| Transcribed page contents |
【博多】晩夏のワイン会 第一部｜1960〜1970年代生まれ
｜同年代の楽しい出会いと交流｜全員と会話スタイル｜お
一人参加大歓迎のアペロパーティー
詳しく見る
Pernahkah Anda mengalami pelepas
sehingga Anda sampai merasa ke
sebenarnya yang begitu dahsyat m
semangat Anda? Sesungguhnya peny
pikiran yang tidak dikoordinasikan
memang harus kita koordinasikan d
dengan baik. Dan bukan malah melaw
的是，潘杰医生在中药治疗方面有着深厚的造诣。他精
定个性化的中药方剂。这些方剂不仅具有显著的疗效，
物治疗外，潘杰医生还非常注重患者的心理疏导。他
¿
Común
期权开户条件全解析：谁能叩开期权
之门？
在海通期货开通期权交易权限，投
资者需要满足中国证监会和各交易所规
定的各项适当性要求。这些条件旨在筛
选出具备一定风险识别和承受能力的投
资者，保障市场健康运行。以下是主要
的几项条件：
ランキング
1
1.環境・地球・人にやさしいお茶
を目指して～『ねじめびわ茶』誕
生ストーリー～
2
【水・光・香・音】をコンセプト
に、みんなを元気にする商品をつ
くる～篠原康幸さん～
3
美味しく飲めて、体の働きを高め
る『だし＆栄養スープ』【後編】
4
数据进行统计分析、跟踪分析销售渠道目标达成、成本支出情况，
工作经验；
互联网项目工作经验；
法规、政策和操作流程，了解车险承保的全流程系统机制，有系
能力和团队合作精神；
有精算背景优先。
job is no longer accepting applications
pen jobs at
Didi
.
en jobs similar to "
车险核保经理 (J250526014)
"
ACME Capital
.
* * *
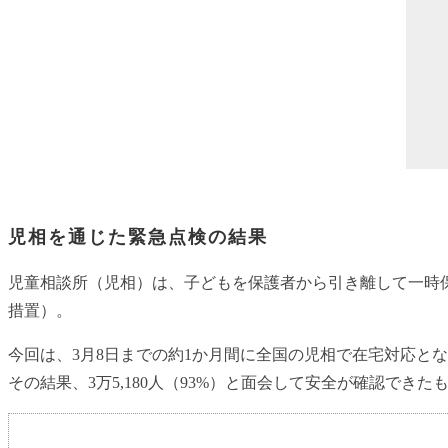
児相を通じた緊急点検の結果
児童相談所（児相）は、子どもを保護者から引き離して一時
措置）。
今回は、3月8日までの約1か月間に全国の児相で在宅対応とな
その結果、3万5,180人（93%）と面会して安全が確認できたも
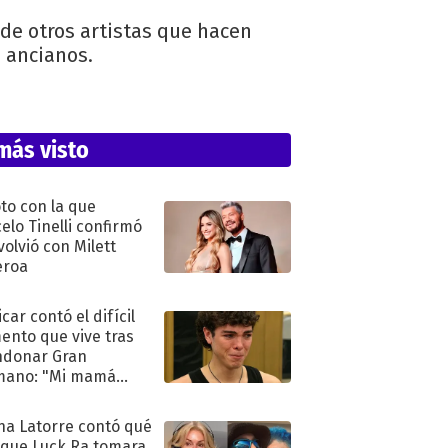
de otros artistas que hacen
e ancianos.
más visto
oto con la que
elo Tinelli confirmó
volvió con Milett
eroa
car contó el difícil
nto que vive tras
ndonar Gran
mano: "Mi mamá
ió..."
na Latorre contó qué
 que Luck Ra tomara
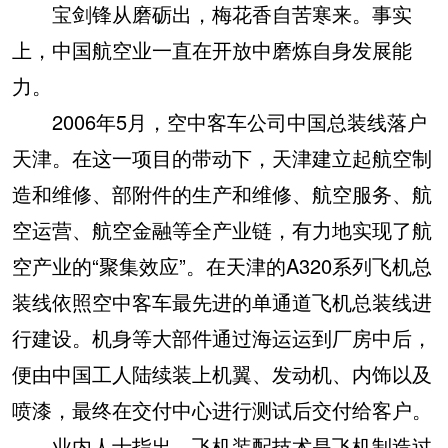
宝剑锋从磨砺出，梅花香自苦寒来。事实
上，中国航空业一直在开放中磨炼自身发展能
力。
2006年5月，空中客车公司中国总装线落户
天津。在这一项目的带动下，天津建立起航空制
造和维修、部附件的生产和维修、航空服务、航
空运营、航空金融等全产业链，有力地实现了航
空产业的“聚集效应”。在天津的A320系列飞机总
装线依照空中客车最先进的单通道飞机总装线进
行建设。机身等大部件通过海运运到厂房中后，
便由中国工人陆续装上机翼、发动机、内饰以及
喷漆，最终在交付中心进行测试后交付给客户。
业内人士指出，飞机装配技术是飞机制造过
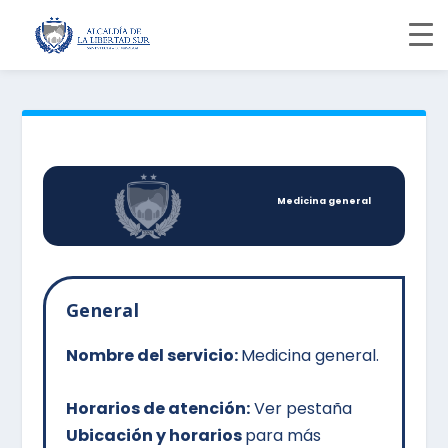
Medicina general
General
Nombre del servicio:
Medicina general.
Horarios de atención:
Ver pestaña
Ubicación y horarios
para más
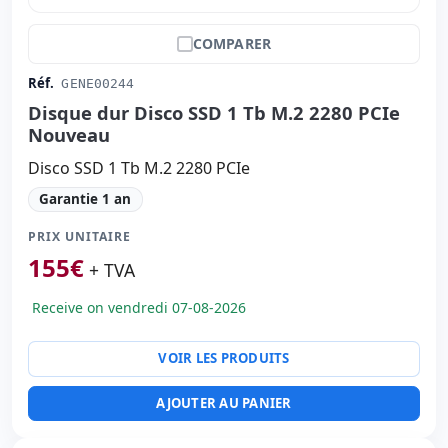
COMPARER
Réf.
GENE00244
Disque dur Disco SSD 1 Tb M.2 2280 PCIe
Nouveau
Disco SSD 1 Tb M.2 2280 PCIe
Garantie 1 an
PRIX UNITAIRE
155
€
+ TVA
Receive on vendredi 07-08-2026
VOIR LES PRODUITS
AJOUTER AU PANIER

| WHAT THE TASK REQUIRES |
From the records above, transcribe exactly the run of lines that opens with the line holding "Disque dur Disco SSD 1 Tb M.2 2280 PCIe" and closes with the line holding "AJOUTER AU PANIER", both included.

| TASK OUTPUT |
Disque dur Disco SSD 1 Tb M.2 2280 PCIe
Nouveau
Disco SSD 1 Tb M.2 2280 PCIe
Garantie 1 an
PRIX UNITAIRE
155
€
+ TVA
Receive on vendredi 07-08-2026
VOIR LES PRODUITS
AJOUTER AU PANIER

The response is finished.